Knowing the basis of protein-RNA recognition is essential to understanding regulatory processes in the cell. Many RNA-binding proteins (RBPs) form complexes or have multiple domains that allow binding to the RNA molecule in a multivalent manner. Through cooperative binding these proteins can reach higher specificity and affinity than those of single RNA-binding domains. However, current approaches to RNA de novo motif discovery do not take the modularity of binding events into account. Here we present Bipartite Motif Finder (BMF), an RNA motif finder that is based on a thermodynamic model of an RBP with two binding sites acting cooperatively in targeting an RNA molecule.
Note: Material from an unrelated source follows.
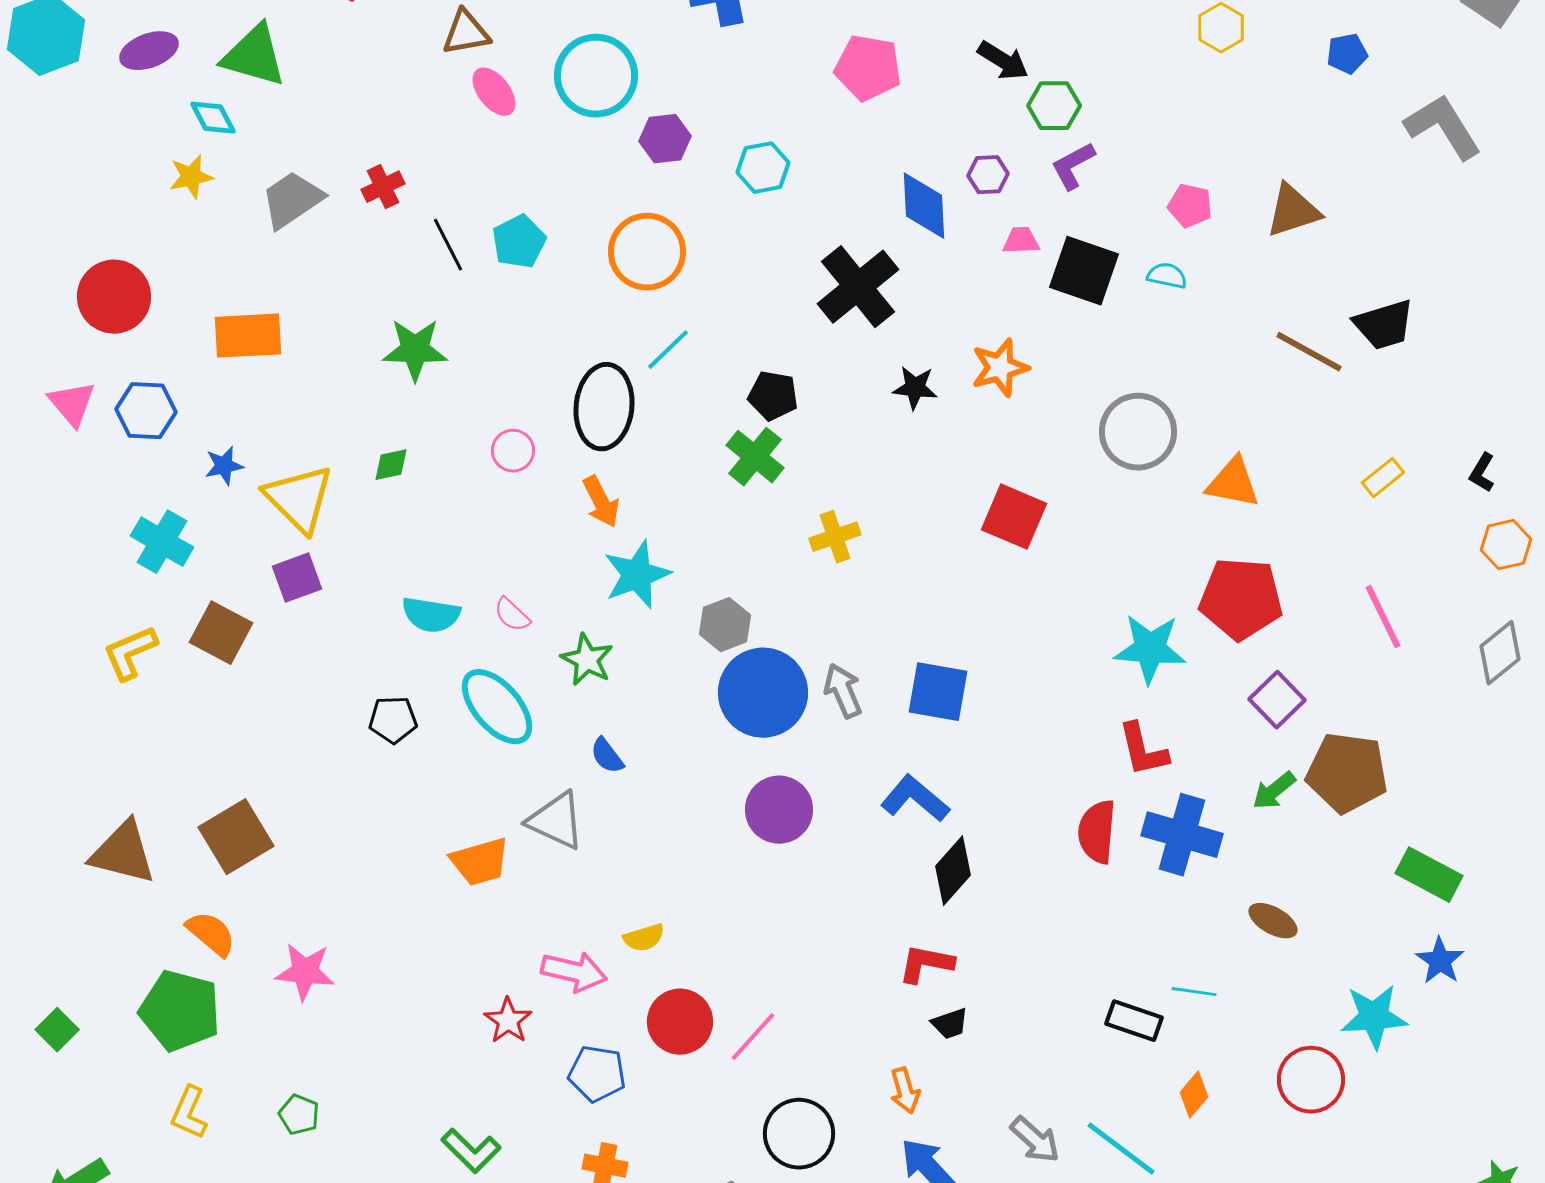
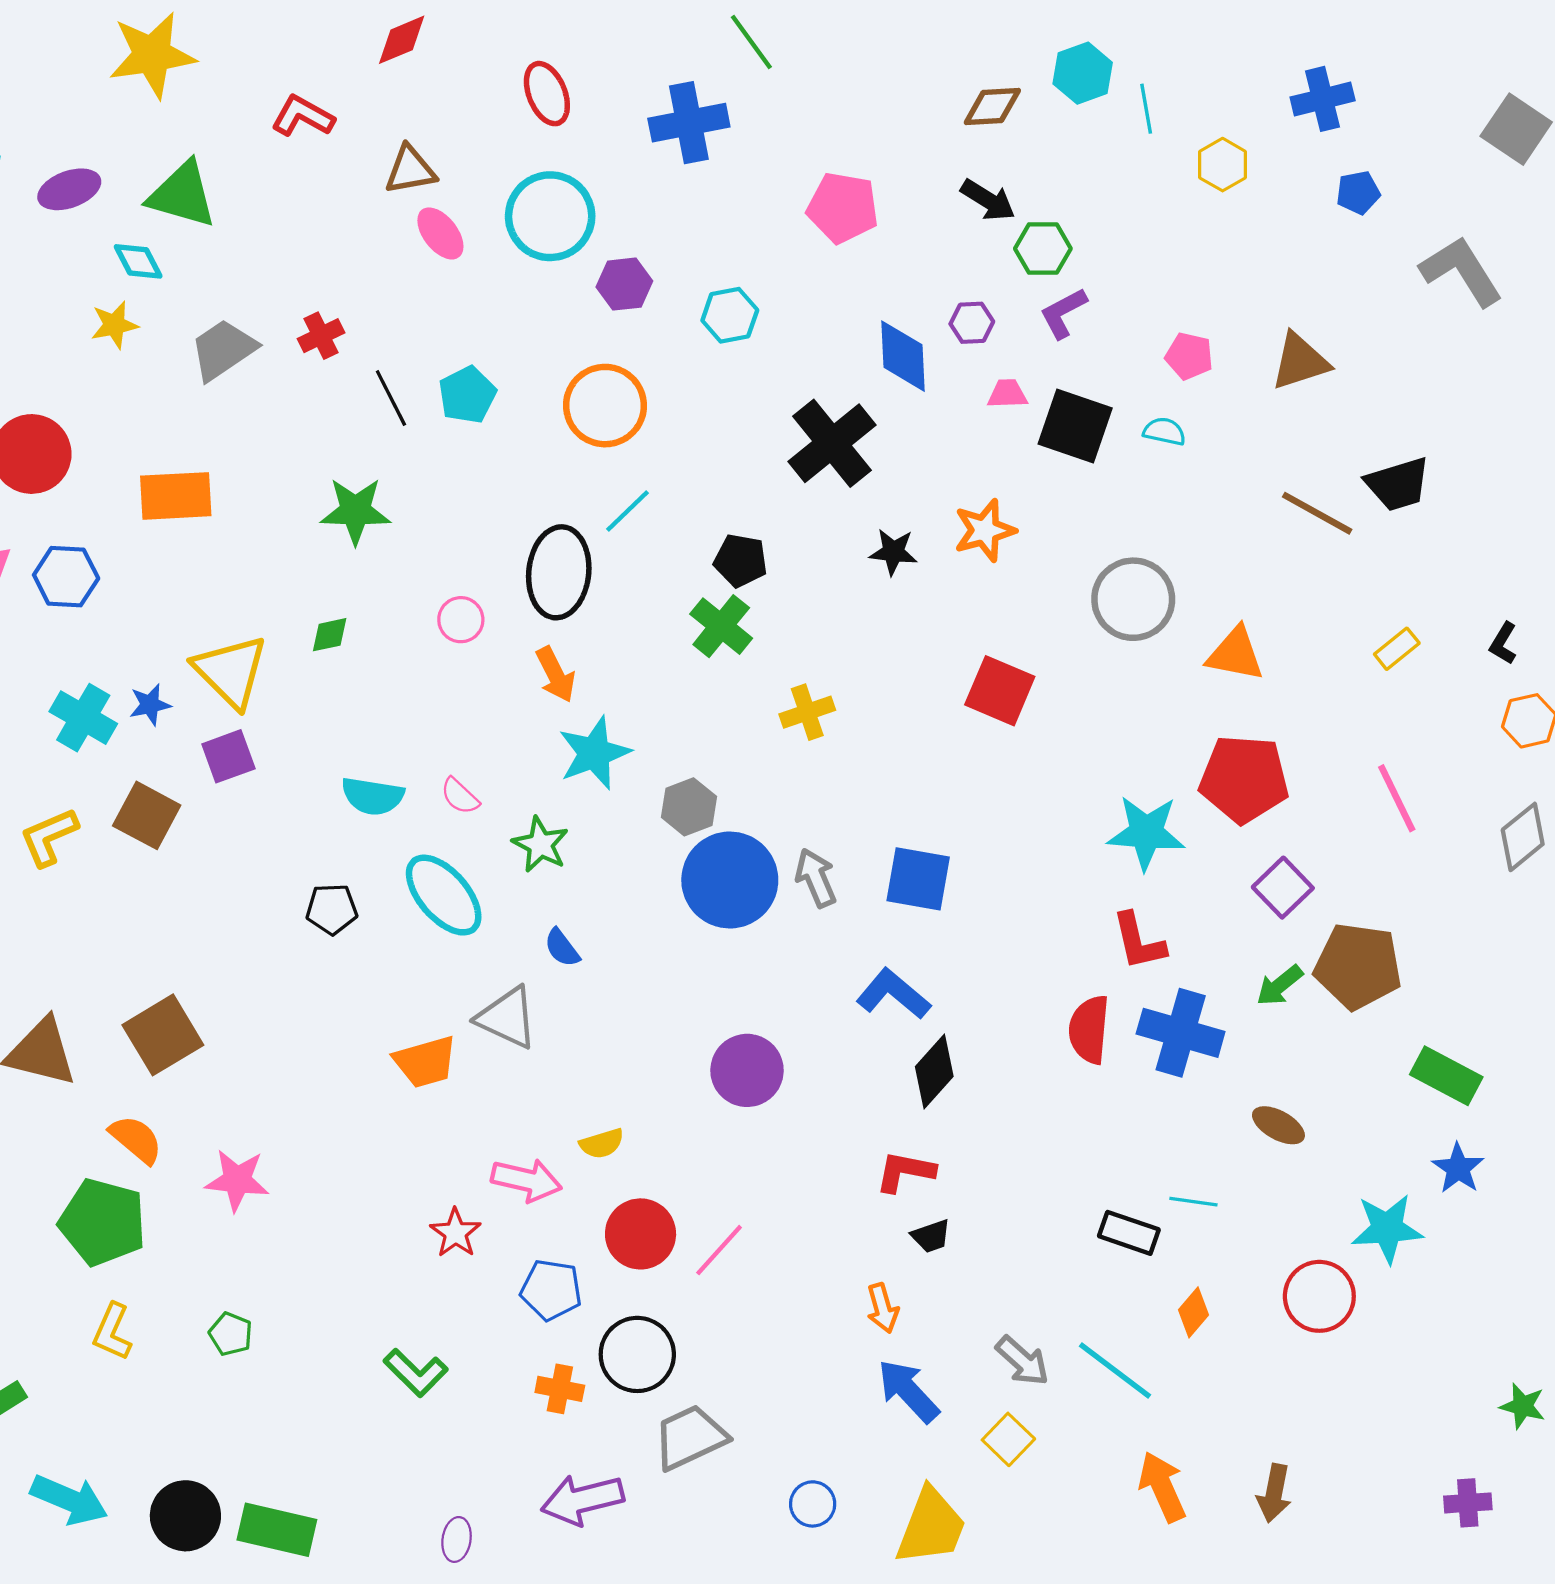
blue star: (224, 466) -> (150, 705), moved
purple circle: (779, 810) -> (747, 1070), moved
black circle: (799, 1134) -> (637, 1354), moved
We show that bipartite binding is a common strategy among RBPs to achieve higher levels of sequence specificity. We furthermore illustrate that the spacial geometry between the two binding sites can be learnt from bound RNA sequences and that this information enhances the model's accuracy in predicting new binding sites. These bipartite motifs are consistent with previously known motifs and binding behaviors. Our results demonstrate the importance of multivalent binding for RNA-binding proteins and highlight the value of bipartite motif models in representing the multivalency of protein-RNA interactions.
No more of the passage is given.